We used Burdick Vision Series HRV software to analyze the QRS annotation file described above. All HRV measures were derived from 5-min epochs using acceptable normal-to-normal (N-N) intervals (Task Force of the European Society of Cardiology and the North American Society of Pacing and Electrophysiology 1996). Only beats classified as normal and not preceded by ectopic beats or prolonged R-R intervals were included in the N-N interval estimation. An interpolation algorithm using cubic splines was used to replace missing beats, including the removed ectopic beats and artifacts, premature ventricular contractions (PVCs), and other nonnormal R-R areas (Albrecht and Cohen 1988). N-N intervals < 300 and/or > 3,000 msec or with N-N ratios between < 0.8 or > 1.2 were rejected. Segments in which > 20% of R-R intervals required replacement were excluded from the analysis.
The HRV outcomes consisted of standard time domain variables (Task Force of the European Society of Cardiology and the North American Society of Pacing and Electrophysiology 1996) measured at the hourly level: standard deviation of normal R-R intervals (SDNN), root mean square of the successive differences between R-R intervals (r-MSSD), and logit percentage of adjacent normal R-R intervals that differed by > 50 msec (logit pNN50). HRV outcomes were computed both for 1- and 24-hr intervals spanning the pollutant sampling periods (described below). However, day/night differences in N-N intervals can contribute to a major fraction of the SDNN magnitude (Kleiger et al 2005). Therefore, for pollutants that were measured hourly, we also conducted analyses that were stratified according to daytime (0600–1900 hours) and nighttime (1900–0600 hours) periods.

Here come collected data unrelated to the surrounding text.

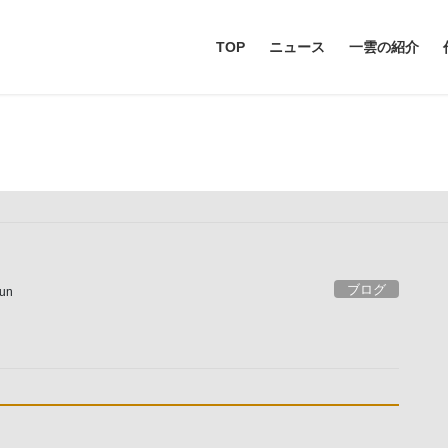
TOP
ニュース
一雲の紹介
お知らせ
ブログ
iun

The distributions of SDNN, r-MSSD, and pNN50 were moderately right skewed. After removing some extreme outliers, we used three times the median of the absolute deviations of each SDNN or r-MSSD measurement from their median as a cut point for further removal of outliers (Zanobetti et al. 2010). This resulted in a loss of approximately 11% of hourly SDNN records and 13% of hourly r-MSSD records. The logit transformation was used for pNN50 with 2.27% of the hourly pNN50 records excluded because of pNN50 = 0.
Environmental exposures. We monitored outdoor air pollutants using a specially equipped trailer parked at each retirement community. Hourly particle exposures for the analysis of both hourly and 24-hr HRV outcomes included total particle number concentrations (condensation particle counter model 3785; TSI Inc., Shoreview, MN), PM2.5 black carbon (BC) (Aethalometer; Magee Scientific, Berkeley, CA), PM2.5 organic and elemental carbon (OC-EC Analyzer model 3F; Sunset Laboratory Inc., Tigard, OR) (Arhami et al. 2006), and PM2.5 mass using a beta-attenuation mass monitor (model 1020; Met One Instruments Inc., Grants Pass, OR). The particle counter detects particle sizes ranging from 5 nm to > 3,000 nm. We measured hourly pollutant gases including ozone (O3) and markers of fossil fuel combustion, namely carbon monoxide (CO) and nitrogen oxides (NOx), using federal reference methods (U.S. Environmental Protection Agency 2013). BC and elemental carbon (EC) are similar, but not identical, measurements of carbon linked to fossil fuel combustion.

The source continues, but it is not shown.